For example, the array

array = [["Olek", ""],["Raj", ""]]

represents a square in which Olek is standing in the top left, Raj is standing at the bottom left, and no one is standing on the right:

Olek
Raj

Your task is to print the average distance between pairs of different people in the square. "Different" people means that a pair of people like "Raj and Raj" is not valid.

Implementation Notes

You may assume that if a person is standing in a cell, they're always standing in the exact center of it ¹.
Each cell in the square has height and width 1 unit. So the above square, for example, has height and width 2.
You may assume all string names are unique ².
You should use the Euclidian distance (think distance formula).
The first line of your program should set up a variable array to hold the input array.
You may assume that there are at least two people in the square.³

Examples

In the above example, since Raj and Olek are the only two people on the board, the pair containing them is the only pair of different people. That pair has distance 1 apart, since Raj and Olek stand at the center of cells which are 1 unit apart vertically and 0 units apart horizontally. So the average distance is 1. Your program should print this value.

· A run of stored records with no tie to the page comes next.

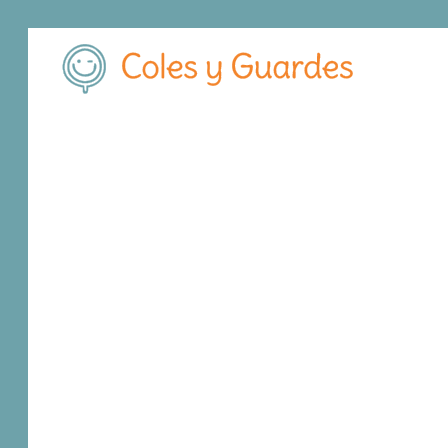
Inicio
Madrid
Fuenlabrada
Virgen de la Vega
Virgen de la Vega
Concertado
Comunidad de Madrid 20
, C.P.
28944
,
Fuen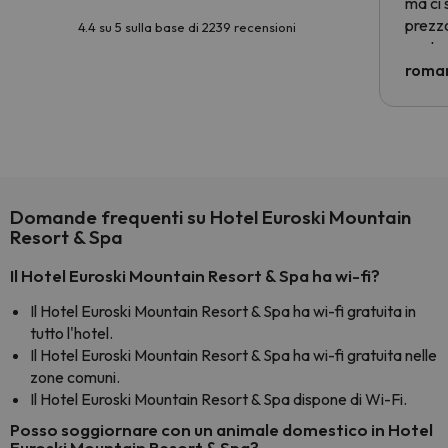
ma ci 
prezzo
4.4 su 5 sulla base di 2239 recensioni
nostra 
econom
roman
costre
voluto
per 6 g
paghi 
Domande frequenti su Hotel Euroski Mountain
Resort & Spa
Il Hotel Euroski Mountain Resort & Spa ha wi-fi?
Il Hotel Euroski Mountain Resort & Spa ha wi-fi gratuita in
tutto l'hotel.
Il Hotel Euroski Mountain Resort & Spa ha wi-fi gratuita nelle
zone comuni.
Il Hotel Euroski Mountain Resort & Spa dispone di Wi-Fi.
Posso soggiornare con un animale domestico in Hotel
Euroski Mountain Resort & Spa?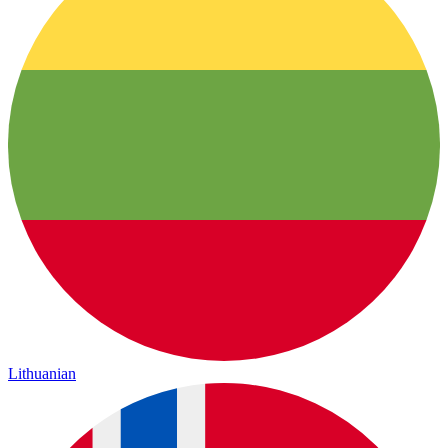
Lithuanian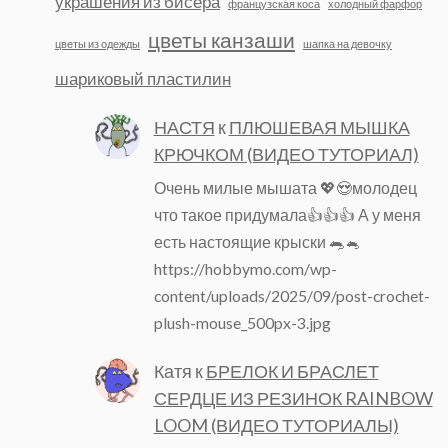
украшения из бисера
французская коса
холодный фарфор
цветы канзаши
цветы из одежды
шапка на девочку
шариковый пластилин
НАСТЯ
к
ПЛЮШЕВАЯ МЫШКА
КРЮЧКОМ (ВИДЕО ТУТОРИАЛ)
Очень милые мышата 💖😍молодец
что такое придумала👍👍👍 А у меня
есть настоящие крыски 🐀🐁
https://hobbymo.com/wp-
content/uploads/2025/09/post-crochet-
plush-mouse_500px-3.jpg
Катя
к
БРЕЛОК И БРАСЛЕТ
СЕРДЦЕ ИЗ РЕЗИНОК RAINBOW
LOOM (ВИДЕО ТУТОРИАЛЫ)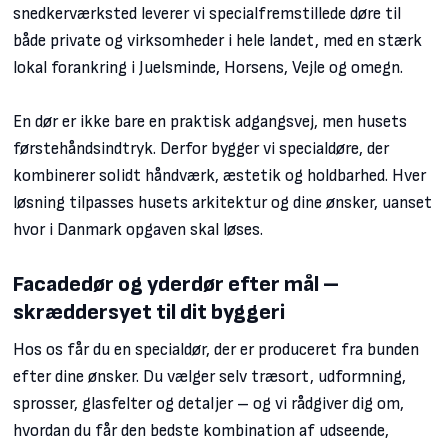
snedkerværksted leverer vi specialfremstillede døre til
både private og virksomheder i hele landet, med en stærk
lokal forankring i Juelsminde, Horsens, Vejle og omegn.
En dør er ikke bare en praktisk adgangsvej, men husets
førstehåndsindtryk. Derfor bygger vi specialdøre, der
kombinerer solidt håndværk, æstetik og holdbarhed. Hver
løsning tilpasses husets arkitektur og dine ønsker, uanset
hvor i Danmark opgaven skal løses.
Facadedør og yderdør efter mål –
skræddersyet til dit byggeri
Hos os får du en specialdør, der er produceret fra bunden
efter dine ønsker. Du vælger selv træsort, udformning,
sprosser, glasfelter og detaljer – og vi rådgiver dig om,
hvordan du får den bedste kombination af udseende,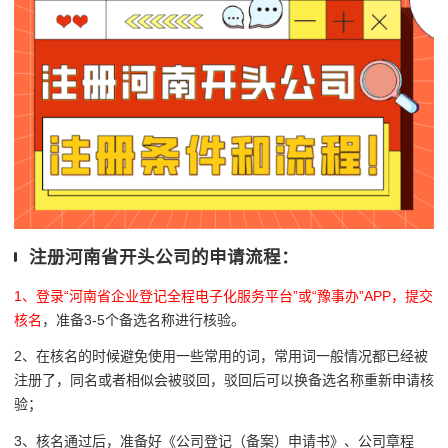
注册河南省开头公司的申请流程：
1、登录
“河南省企业登记全程电子化服务平台”或“豫事办”APP，提交
核名
，准备3-5个备选名称进行核验。
2、在核名的时候避免使用一些常用的词，常用词一般情况都已经被
注册了，同名或者相似会被驳回，驳回后可以换备选名称重新申请核
验；
3、核名通过后，准备好《公司登记（备案）申请书》、公司章程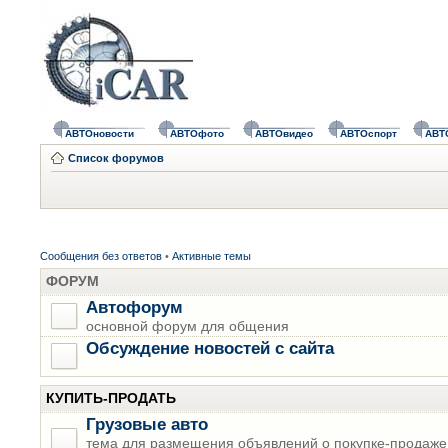
АВТОновости
АВТОфото
АВТОвидео
АВТОспорт
АВТ
Список форумов
Сообщения без ответов
•
Активные темы
ФОРУМ
Автофорум
основной форум для общения
Обсуждение новостей с сайта
КУПИТЬ-ПРОДАТЬ
Грузовые авто
тема для размещения объявлений о покупке-продаже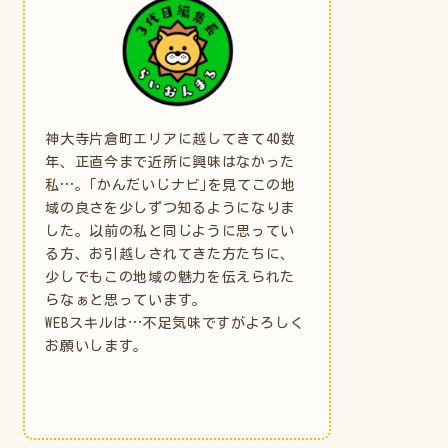
神大寺片倉町エリアに越してきて40数
年、正直今まで近所に興味はなかった
私…。｢かんだいじナビ｣を見てこの地
域の良さを少しずつ知るようになりま
した。以前の私と同じように思ってい
る方、お引越しされてきた方たちに、
少しでもこの地域の魅力を伝えられた
らなぁと思っています。
WEBスキルは…不足気味ですがよろしく
お願いします。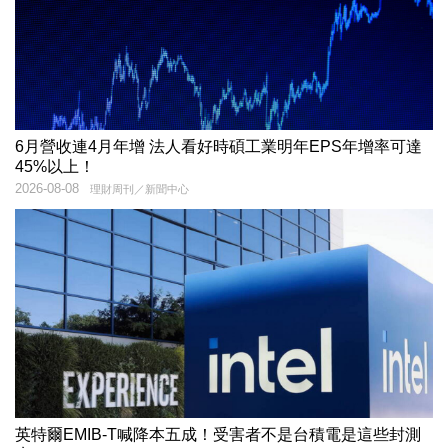
6月營收連4月年增 法人看好時碩工業明年EPS年增率可達
45%以上！
2026-08-08
理財周刊／新聞中心
英特爾EMIB-T喊降本五成！受害者不是台積電是這些封測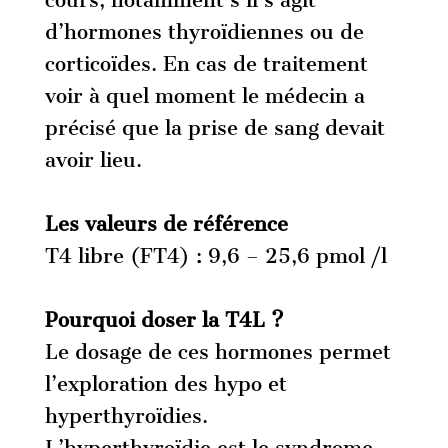
cours, notamment s’il s’agit
d’hormones thyroïdiennes ou de
corticoïdes. En cas de traitement
voir à quel moment le médecin a
précisé que la prise de sang devait
avoir lieu.
Les valeurs de référence
T4 libre (FT4) : 9,6 – 25,6 pmol /l
Pourquoi doser la T4L ?
Le dosage de ces hormones permet
l’exploration des hypo et
hyperthyroïdies.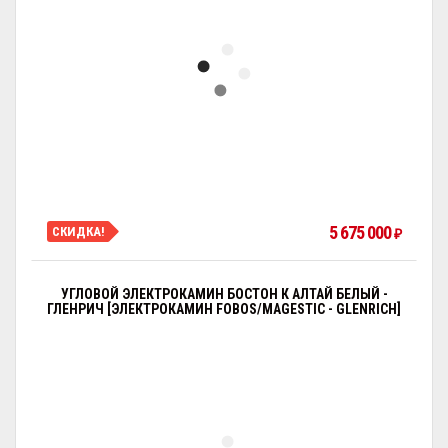
5 675 000
СКИДКА!
₽
УГЛОВОЙ ЭЛЕКТРОКАМИН БОСТОН К АЛТАЙ БЕЛЫЙ -
ГЛЕНРИЧ [ЭЛЕКТРОКАМИН FOBOS/MAGESTIC - GLENRICH]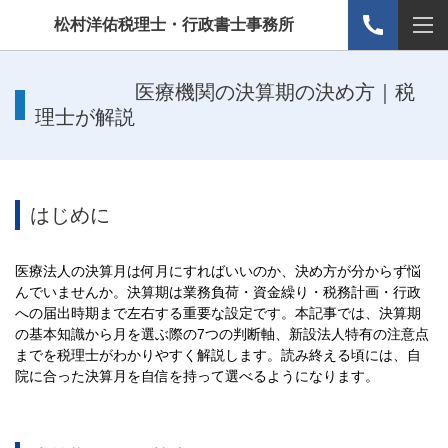
松村洋佑税理士・行政書士事務所
医療機関の決算期の決め方｜税
理士が解説
はじめに
医療法人の決算月は何月にすればいいのか、決め方が分からず悩
んでいませんか。決算期は業務負荷・資金繰り・税務計画・行政
への届出時期まで左右する重要な設定です。本記事では、決算期
の基本知識から月を選ぶ際の7つの判断軸、新設法人特有の注意点
までを税理士がわかりやすく解説します。読み終える頃には、自
院に合った決算月を自信を持って選べるようになります。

array = [["Juan", "", "Melinda"],
         ["", "", ""],
         ["Valerie", "", ""]]

represents the square:

Juan		Melinda

Valerie

The pairs of different people in this square are: Juan and Melinda, Juan and Valerie, Melinda and Valerie. Their distances are 2, 2, and \sqrt{2^2+2^2} = 2\sqrt{2}, respectively. So the average distance your program should print is \frac{2+2+2\sqrt{2}}{3} = 2.27614237492. (You need only print the result accurate to within 10^{-6}.)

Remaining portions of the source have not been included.